The bullets drop at just about .379. I use a .379 sizer die and only a few spots on the bullet are shiney. Obviously, the bullets are not perfectly round but they are dang close for a factory mould. The bullets will feed if, when using .375 Win brass, I go no farther out than the middle of the first lube ring. This does improve accuracy and it also reduces leading. The tough part is seating the gas checks. I have to open them up a tad first with an arbor punch that is just barely big enough to partially enter the cup. A very light tap with a brass hammer and the check will slip on the heel. Unfortunately, the heel is short and the check uses all of it.
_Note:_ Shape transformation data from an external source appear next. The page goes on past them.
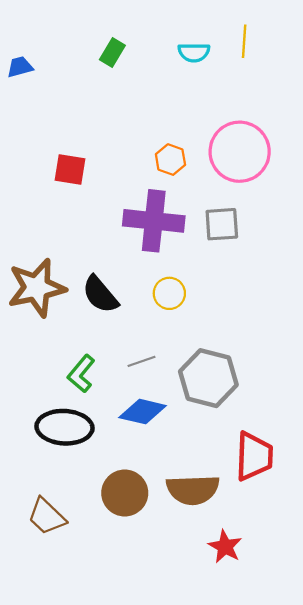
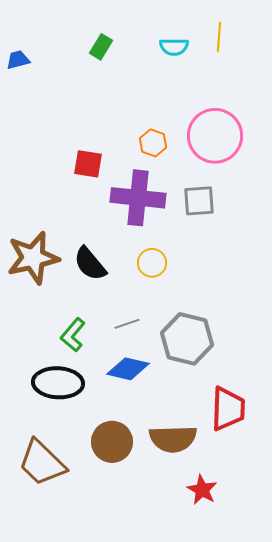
red square: (70, 170) -> (88, 164), moved
brown trapezoid: (47, 516) -> (42, 463), size x1.4

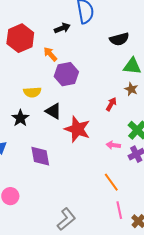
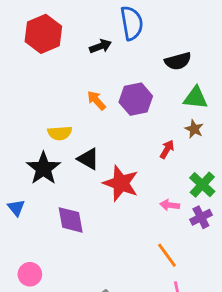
red hexagon: (20, 38) -> (43, 34), moved
orange arrow: (50, 54) -> (96, 100), moved
purple hexagon: (66, 74) -> (136, 99), moved
black star: (20, 118) -> (43, 168), size x1.4

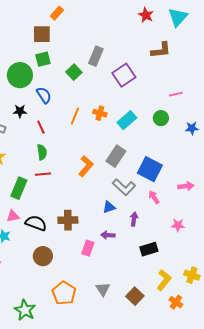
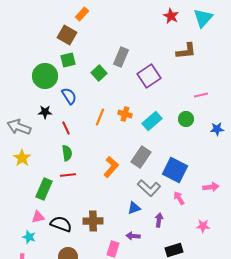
brown square: (42, 34) -> (67, 35), turned 30

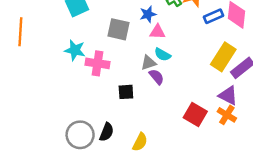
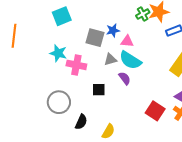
blue star: (148, 14) -> (113, 30), moved
cyan semicircle: (163, 55) -> (130, 60), size x1.6
gray triangle: (148, 63) -> (110, 59), moved
gray circle: (80, 135) -> (59, 102), moved

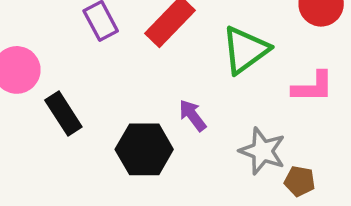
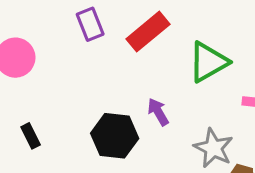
black rectangle: (63, 114) -> (31, 136), moved, size x0.7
If I read your book correctly, the heel should be longer so there is room to hold scrapinging correct?

I want to slug the bore/chamber to get an exact measurement of the throat. If I under stand the process I must first get a steel rod that filles the case even with the mouth. Then I need to get a rod that is a couple of inches longer than the barrel and just a hair under bore diameter. I then warp a turn of tape around this to protect the bore. Then I get a pure lead slug that is just small enough to drop down the bore. i chamber the cartridge filled with the short rod. I drop the slug down a lightly oiled barrel. I lower the longer rod onto it and using a medium weight hammer and a good stout blow, smake the rod (how often?) to casue the soft slug to upset and fill the throat/lead/bore. Is this correct? Did I miss something? Do you have slugs that are close to .375 dia. ?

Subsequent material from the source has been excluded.